Dank dieses Denkmals, bis auf das sogenannte Schwedenhaus in Böhne, auf der anderen Seite der Havel, hat Rathenow keine weiteren authentischen Objekte dieser Geschichte zu bieten, kommt die Stadt im 2013 erschienenen Buch "Der Große Kurfürst - Friedrich Wilhelm: Denkmale und Skulpturen" von René Du Bois mit einem eigenen Kapitel vor. Der Autor erklärt recht ausführlich, was der Befreiung voraus gegangen war. Während der Kurfürst Ende 1674 tief im Westen des Heiligen Römischen Reichs (Deutscher Nation) auf Seiten Hollands gegen Frankreich kämpfte, "fielen die Schweden mit 16.000 Soldaten in die Mark Brandenburg ein". Diese waren mit Frankreich verbündet. "Die Schweden wüteten grausam in der Mark Brandenburg. Sie verlangten hohe Abgaben zur Unterhaltung der Truppen, plünderten Dörfer, raubten den Bauern das Vieh, quälten Männer und Frauen bestialisch und brannten ganze Landstriche nieder", so der Buchautor.

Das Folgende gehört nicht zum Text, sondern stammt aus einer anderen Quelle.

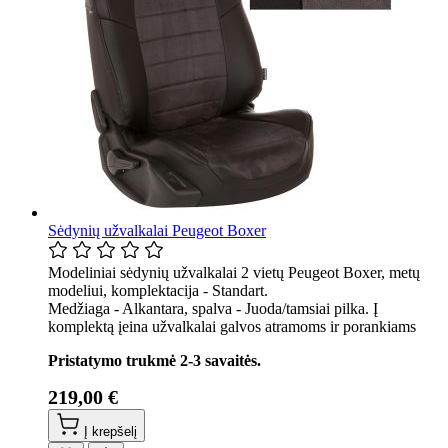
Sėdynių užvalkalai Peugeot Boxer
Modeliniai sėdynių užvalkalai 2 vietų Peugeot Boxer, metų
modeliui, komplektacija - Standart.
Medžiaga - Alkantara, spalva - Juoda/tamsiai pilka. Į
komplektą įeina užvalkalai galvos atramoms ir porankiams
Pristatymo trukmė 2-3 savaitės.
219,00 €
Į krepšelį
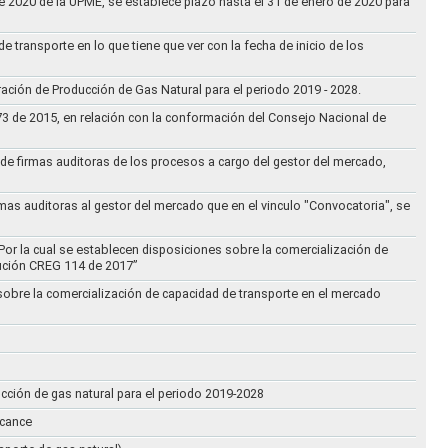
 de 2020 de la UPME, se establece plazo hasta el 31 de enero de 2020 para
e transporte en lo que tiene que ver con la fecha de inicio de los
aración de Producción de Gas Natural para el periodo 2019 - 2028.
073 de 2015, en relación con la conformación del Consejo Nacional de
ta de firmas auditoras de los procesos a cargo del gestor del mercado,
rmas auditoras al gestor del mercado que en el vinculo "Convocatoria", se
Por la cual se establecen disposiciones sobre la comercialización de
lución CREG 114 de 2017”
 sobre la comercialización de capacidad de transporte en el mercado
ucción de gas natural para el periodo 2019-2028
lcance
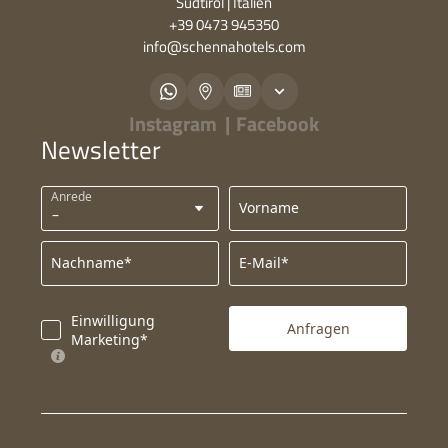
Südtirol | Italien
+39 0473 945350
info@
schennahotels.
com
Instagram
|
Facebook
Newsletter
Anrede
Vorname
Nachname*
E-Mail*
Einwilligung
Anfragen
Marketing*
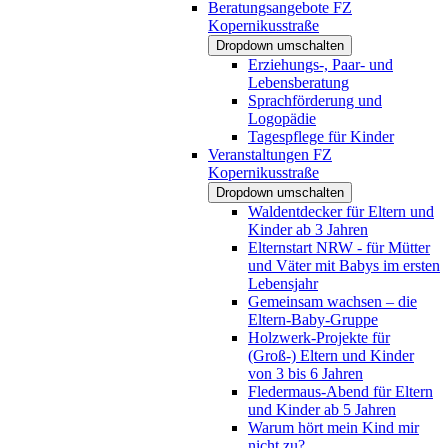
Beratungsangebote FZ
Kopernikusstraße
Dropdown umschalten
Erziehungs-, Paar- und
Lebensberatung
Sprachförderung und
Logopädie
Tagespflege für Kinder
Veranstaltungen FZ
Kopernikusstraße
Dropdown umschalten
Waldentdecker für Eltern und
Kinder ab 3 Jahren
Elternstart NRW - für Mütter
und Väter mit Babys im ersten
Lebensjahr
Gemeinsam wachsen – die
Eltern-Baby-Gruppe
Holzwerk-Projekte für
(Groß-) Eltern und Kinder
von 3 bis 6 Jahren
Fledermaus-Abend für Eltern
und Kinder ab 5 Jahren
Warum hört mein Kind mir
nicht zu?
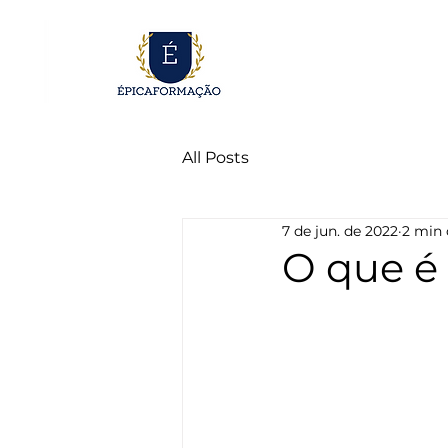
All Posts
7 de jun. de 2022
2 min 
O que é 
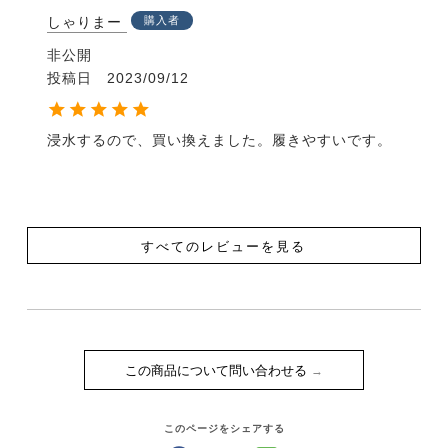
しゃりまー
購入者
非公開
投稿日
2023/09/12
浸水するので、買い換えました。履きやすいです。
すべてのレビューを見る
この商品について問い合わせる
このページをシェアする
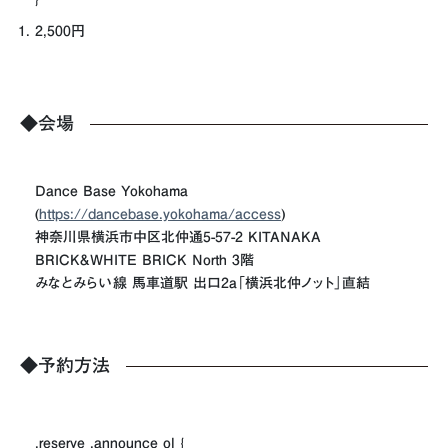
2,500円
◆会場
Dance Base Yokohama
(
https://dancebase.yokohama/access
)
神奈川県横浜市中区北仲通5-57-2 KITANAKA
BRICK&WHITE BRICK North 3階
みなとみらい線 馬車道駅 出口2a「横浜北仲ノット」直結
◆予約方法
.reserve .announce ol {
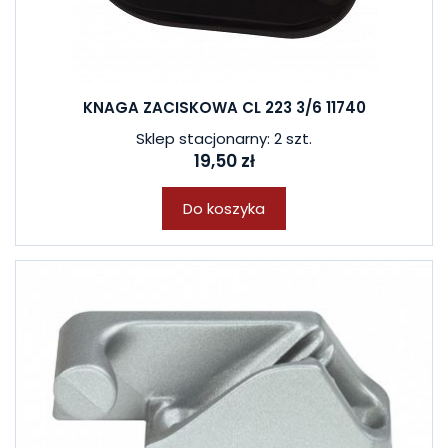
KNAGA ZACISKOWA CL 223 3/6 11740
Sklep stacjonarny: 2 szt.
19,50 zł
Do koszyka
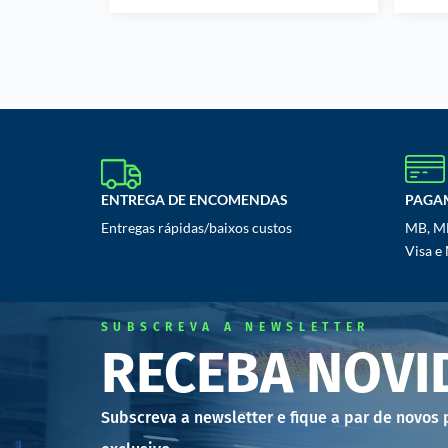
ENTREGA DE ENCOMENDAS
PAGA
Entregas rápidas/baixos custos
MB, MB
Visa e
SUBSCREVA A NEWSLETTER
RECEBA NOVI
Subscreva a newsletter e fique a par de novos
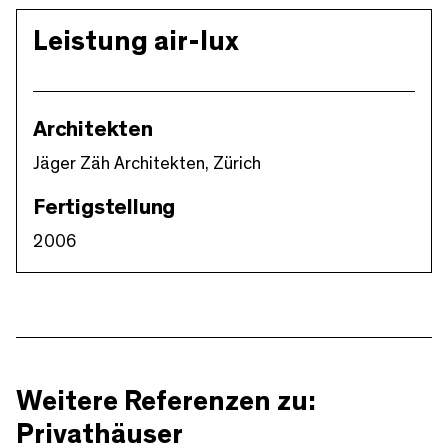
Leistung air-lux
Architekten
Jäger Zäh Architekten, Zürich
Fertigstellung
2006
Weitere Referenzen zu:
Privathäuser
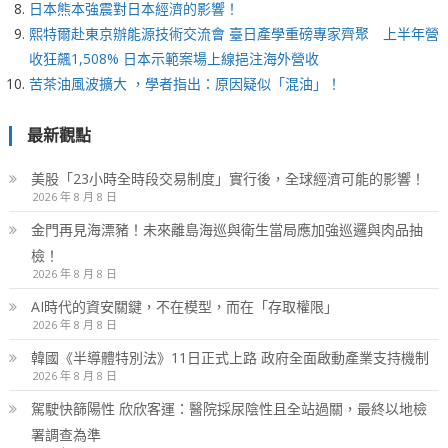
日本熊本強震對日本經濟的影響！
熙特爾赴東京辦能源技術交流會 臺日產學重磅專家齊聚 上半年營
收狂飆1,508% 日本示範案場上線挹注海外營收
苦茶油風波擴大 ，學者指出：原因疑似「混油」！
最新觀點
美股「23小時全時段交易制度」實行後，全球經濟可能的影響！
2026 年 8 月 8 日
金門再見海漂豬！未來離島海巡與衛生當局應加強巡邏與肉品抽
檢！
2026 年 8 月 8 日
AI時代的資安關鍵，不在模型，而在「存取權限」
2026 年 8 月 8 日
韓國《半導體特別法》11日正式上路 政府全面啟動產業支持機制
2026 年 8 月 8 日
駕駛快篩陽性 欣欣客運：醫院採尿陰性且全站過關，最終以地檢
署調查為準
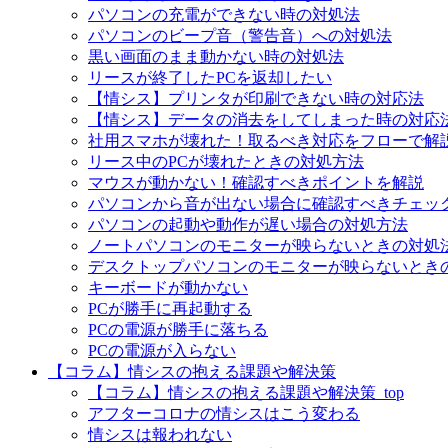
パソコンの充電ができない時の対処法
パソコンのビープ音（警告音）への対処法
黒い画面のまま動かない時の対処法
リースが終了したPCを返却したい
【情シス】プリンタが印刷できない時の対応法
【情シス】データの消去をしてしまった時の対応
社用スマホが壊れた！取るべき対応をフローで解
リース中のPCが壊れたときの対処方法
マウスが動かない！確認すべきポイントを解説
パソコンから音が出ない場合に確認すべきチェッ
パソコンの起動や動作が遅い場合の対処方法
ノートパソコンのモニターが映らないときの対処
デスクトップパソコンのモニターが映らないとき
キーボードが動かない
PCが勝手に再起動する
PCの電源が勝手に落ちる
PCの電源が入らない
【コラム】情シスの抱える課題や解決策
【コラム】情シスの抱える課題や解決策_top
アフターコロナの情シスはこう変わる
情シスは報われない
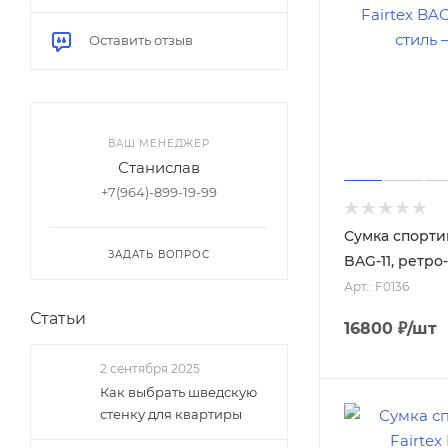
Фиолетовый
Оставить отзыв
Коричневый
Серый
ВАШ МЕНЕДЖЕР
Чёрный
Станислав
Черный / синий
+7(964)-899-19-99
Черный / фиолетовый
Сумка спортив
ЗАДАТЬ ВОПРОС
Черный/желтый
BAG-11, ретро
Арт.: F0136
Синий / белый
Статьи
Синий / оранжевый
16800
₽
/шт
Синий / зелёный
2 сентября 2025
Синий / чёрный
Как выбрать шведскую
стенку для квартиры
Чёрный / белый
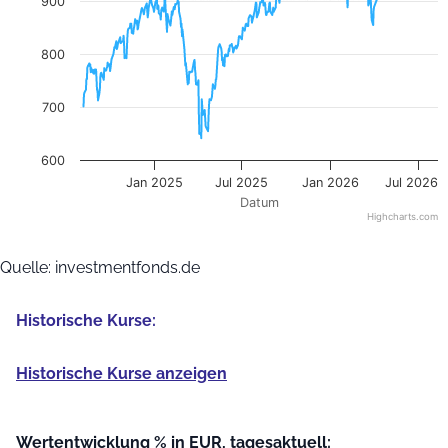
900
800
700
600
Jan 2025
Jul 2025
Jan 2026
Jul 2026
Datum
Highcharts.com
End of interactive chart.
Quelle: investmentfonds.de
Historische Kurse:
Historische Kurse anzeigen
Wertentwicklung % in EUR, tagesaktuell:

Die Rückkehr des Großen Kurfürsten dürfte Kalkül für die damalige Supermacht Schweden dargestellt haben. Es lief wohl darauf hinaus, die Brandenburger zur Rückkehr zu provozieren. Um so mehr erstaunt es aber, dass die Besatzer offenbar nicht mitbekamen, wie der Kurfürst das Winterlager in Schweinfurt am 5. Juni 1675 (bzw. 26. Mai) gen Norden verließ. Sonst wäre die Sache vermutlich anders verlaufen. So aber gelangten die Brandenburger nach mehr als 250 Kilometer Marsch nach Magdeburg, von wo aus sich laut Angaben im Buch am 22. bzw. 12. Juni 5.000 Kürassiere (schwere Kavallerie), 800 Dragoner (berittene Infanterie) und 1.000 Infanteristen zu Fuß mit 14 Geschützen in Richtung Rathenow in Bewegung setzten. Angeführt vom Kurfürsten. Nochmals mehr als 50 Kilometer Marsch. Und wieder blieben die Truppen unentdeckt.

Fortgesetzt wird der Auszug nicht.